*** RECORDS SUPPLIED Section Begins ***
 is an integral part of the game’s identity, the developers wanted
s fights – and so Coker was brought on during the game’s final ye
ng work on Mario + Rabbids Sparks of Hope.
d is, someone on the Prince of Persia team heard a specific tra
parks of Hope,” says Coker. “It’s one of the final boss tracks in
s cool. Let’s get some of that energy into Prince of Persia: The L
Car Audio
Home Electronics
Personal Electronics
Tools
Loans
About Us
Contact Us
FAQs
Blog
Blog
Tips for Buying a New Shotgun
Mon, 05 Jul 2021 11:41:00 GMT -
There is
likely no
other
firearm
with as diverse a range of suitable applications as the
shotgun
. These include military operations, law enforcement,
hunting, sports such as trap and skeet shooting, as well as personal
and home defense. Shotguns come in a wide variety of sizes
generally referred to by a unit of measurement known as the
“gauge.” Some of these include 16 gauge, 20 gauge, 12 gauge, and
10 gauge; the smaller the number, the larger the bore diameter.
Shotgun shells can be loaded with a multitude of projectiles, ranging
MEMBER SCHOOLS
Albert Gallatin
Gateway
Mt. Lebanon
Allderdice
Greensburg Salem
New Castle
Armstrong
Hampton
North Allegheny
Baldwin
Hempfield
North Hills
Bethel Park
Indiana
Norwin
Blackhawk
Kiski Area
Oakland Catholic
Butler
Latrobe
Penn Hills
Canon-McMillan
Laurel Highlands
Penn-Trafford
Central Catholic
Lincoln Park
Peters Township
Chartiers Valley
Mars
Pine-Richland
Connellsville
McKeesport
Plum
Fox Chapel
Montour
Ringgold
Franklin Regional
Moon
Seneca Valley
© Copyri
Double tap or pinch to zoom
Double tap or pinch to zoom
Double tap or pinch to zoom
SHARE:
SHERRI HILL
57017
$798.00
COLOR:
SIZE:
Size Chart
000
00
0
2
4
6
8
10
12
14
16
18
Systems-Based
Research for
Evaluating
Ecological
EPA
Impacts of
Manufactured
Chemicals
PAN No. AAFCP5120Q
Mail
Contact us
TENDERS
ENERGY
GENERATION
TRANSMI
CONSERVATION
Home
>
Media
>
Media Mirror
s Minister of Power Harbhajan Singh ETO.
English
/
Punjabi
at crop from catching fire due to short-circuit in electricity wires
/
*** RECORDS SUPPLIED Section Ends ***
*** RECORDS SUPPLIED Section Begins ***
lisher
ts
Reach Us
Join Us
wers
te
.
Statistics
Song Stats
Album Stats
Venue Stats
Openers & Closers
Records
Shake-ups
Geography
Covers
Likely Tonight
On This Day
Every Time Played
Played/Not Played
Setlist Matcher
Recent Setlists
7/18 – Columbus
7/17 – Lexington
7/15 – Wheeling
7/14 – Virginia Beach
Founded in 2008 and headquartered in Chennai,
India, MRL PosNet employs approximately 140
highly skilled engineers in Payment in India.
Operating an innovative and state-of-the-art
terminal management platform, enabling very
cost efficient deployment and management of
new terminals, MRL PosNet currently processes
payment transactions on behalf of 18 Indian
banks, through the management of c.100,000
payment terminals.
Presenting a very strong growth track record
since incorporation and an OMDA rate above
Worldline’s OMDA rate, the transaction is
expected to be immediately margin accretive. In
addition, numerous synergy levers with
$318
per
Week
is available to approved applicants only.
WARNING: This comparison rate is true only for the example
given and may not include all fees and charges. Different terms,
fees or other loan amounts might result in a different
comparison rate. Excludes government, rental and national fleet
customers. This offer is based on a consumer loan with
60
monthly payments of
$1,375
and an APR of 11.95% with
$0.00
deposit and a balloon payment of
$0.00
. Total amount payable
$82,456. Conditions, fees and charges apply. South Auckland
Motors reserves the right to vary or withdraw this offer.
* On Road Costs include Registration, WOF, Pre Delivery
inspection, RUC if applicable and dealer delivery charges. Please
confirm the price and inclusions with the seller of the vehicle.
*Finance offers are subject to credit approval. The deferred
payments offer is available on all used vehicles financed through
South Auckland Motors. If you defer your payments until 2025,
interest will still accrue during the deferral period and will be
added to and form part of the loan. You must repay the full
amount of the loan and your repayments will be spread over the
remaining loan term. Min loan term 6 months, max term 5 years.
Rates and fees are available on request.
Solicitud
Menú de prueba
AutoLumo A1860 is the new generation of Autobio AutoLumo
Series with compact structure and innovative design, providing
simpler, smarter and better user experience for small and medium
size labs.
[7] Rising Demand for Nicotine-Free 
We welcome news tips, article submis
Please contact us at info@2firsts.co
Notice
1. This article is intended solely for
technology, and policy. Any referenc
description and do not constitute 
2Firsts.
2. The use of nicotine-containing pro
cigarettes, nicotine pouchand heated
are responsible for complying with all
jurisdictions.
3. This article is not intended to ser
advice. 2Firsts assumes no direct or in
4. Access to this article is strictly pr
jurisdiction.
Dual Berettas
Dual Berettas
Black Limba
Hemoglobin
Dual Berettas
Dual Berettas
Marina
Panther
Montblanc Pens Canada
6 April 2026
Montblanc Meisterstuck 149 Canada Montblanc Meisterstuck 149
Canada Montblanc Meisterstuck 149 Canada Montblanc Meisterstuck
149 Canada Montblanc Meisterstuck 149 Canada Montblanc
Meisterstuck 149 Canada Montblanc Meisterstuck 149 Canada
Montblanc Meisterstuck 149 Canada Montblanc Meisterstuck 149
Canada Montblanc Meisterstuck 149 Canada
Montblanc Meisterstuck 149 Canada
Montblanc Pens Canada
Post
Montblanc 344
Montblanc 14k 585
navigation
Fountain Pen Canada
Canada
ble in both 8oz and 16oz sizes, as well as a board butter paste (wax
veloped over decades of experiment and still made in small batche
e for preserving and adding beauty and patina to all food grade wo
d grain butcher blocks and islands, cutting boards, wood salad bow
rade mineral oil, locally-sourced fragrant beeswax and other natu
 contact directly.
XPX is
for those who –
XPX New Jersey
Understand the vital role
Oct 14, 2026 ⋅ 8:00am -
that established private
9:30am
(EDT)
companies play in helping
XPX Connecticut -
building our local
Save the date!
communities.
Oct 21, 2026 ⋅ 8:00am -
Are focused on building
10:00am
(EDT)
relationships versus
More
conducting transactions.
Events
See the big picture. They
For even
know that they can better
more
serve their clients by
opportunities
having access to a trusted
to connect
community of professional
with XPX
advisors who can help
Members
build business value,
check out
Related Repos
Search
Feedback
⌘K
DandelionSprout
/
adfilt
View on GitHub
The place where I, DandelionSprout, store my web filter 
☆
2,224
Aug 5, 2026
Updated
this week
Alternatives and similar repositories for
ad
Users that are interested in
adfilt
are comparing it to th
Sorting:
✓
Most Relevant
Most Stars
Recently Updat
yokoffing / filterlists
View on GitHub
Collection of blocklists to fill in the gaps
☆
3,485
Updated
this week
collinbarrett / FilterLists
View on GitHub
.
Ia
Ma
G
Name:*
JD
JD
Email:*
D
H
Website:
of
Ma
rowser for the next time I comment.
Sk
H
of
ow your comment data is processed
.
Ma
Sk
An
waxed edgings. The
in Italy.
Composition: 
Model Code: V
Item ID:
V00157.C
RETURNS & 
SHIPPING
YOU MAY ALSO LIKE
*** RECORDS SUPPLIED Section Ends ***
*** RECORDS SUPPLIED Section Begins ***
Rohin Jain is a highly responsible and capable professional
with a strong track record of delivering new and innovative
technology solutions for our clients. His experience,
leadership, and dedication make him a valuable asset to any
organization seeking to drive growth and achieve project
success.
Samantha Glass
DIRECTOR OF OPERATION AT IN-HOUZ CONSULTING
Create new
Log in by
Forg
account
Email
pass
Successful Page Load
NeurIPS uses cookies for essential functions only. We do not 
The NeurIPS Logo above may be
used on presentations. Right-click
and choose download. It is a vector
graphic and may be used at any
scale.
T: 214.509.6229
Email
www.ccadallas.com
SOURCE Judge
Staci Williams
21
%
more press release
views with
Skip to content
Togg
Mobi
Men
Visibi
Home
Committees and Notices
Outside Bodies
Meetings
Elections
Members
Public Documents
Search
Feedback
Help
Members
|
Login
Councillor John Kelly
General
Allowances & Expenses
*** RECORDS SUPPLIED Section Ends ***
Only the number is wanted: how many lines in the data include the string "responsible"?

2